Now then, consider staling. It isn’t merely a loss of moisture, as many people think. Rather it’s a hardening that occurs as flour granules that were once semi-dissolved start to draw themselves back together. If a bread is composed mostly of masses of starches, it’s easy to see how this “re-bunching” can happen. However if the bread structure has a higher proportion of random starches in the mix, they’ll have a harder time gathering themselves together in rigid clumps. Thus the bread stays softer longer.

At least that’s my take on how it works. Real food scientists: check me on this if I’m wrong, please.

10 thoughts on “On the Many Uses of Gelatinized Starch”

  1. A little off topic, but can anyone help me with another thickener/gelatinizer other than gelatin?

    1. Xanthan gum? Guar gum? Kuzu? There are quite a few out there. What do you want to thicken?

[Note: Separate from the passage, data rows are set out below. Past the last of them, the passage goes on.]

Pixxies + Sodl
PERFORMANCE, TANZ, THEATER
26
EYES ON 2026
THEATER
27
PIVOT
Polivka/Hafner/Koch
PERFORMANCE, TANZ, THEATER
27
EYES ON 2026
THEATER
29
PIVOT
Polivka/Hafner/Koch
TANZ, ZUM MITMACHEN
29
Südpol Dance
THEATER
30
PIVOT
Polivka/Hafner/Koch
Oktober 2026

      1. Let’s say a recipe for a dessert that is not baked says to add 1 pkg. of gelatin to the whipped cream. I have used agar and it never sets up the same, I use Xanthan in cupcakes instead of eggs for Vegans, but I find them to be dense.

        1. Yes, true. There really is no perfect substitute for the tried-and-true thickeners, but you can approximate the effects with the alternatives.

    2. Agar. Arrowroot. Hmmm, maybe I should go beyond the “A” volume of my old encyclopedias…

  2. I have used the tangzhong method and the fluffiness of the bread is amazing. I use it for any dessert type yeasty goodie I make. Being of Asian descent, it is my preferred method. Mmmmm!

  3. Many of the local blogs around my area swear by the water-roux method, and I do think that it helps to a great extent for softened doughs. There’s another method (I can’t exactly remember the name in Chinese) but basically you heat up the entire mass of flour and liquid you have to gelatinize all the starch – that method works pretty well too! And yes, for Asian bakeries, I tend to think that the use of dough softeners and bread improvers help a lot in softening the dough and making sure the bread stays soft for longer.

  4. Maybe we could explore this technique in the future Joe? I wonder if this could be applied to any European style yeast doughs? How amazingly light and dreamy could brioche dough be if it were made with a water roux? Fat, sugar and yeasty goodness suspended in a cloudlike loaf? Now I am hungry.

    1. That’s a good catch, Ed. Indeed I think the technique is currently being used among Japanese bakers to make brioche. It might be work some experimentation, yes?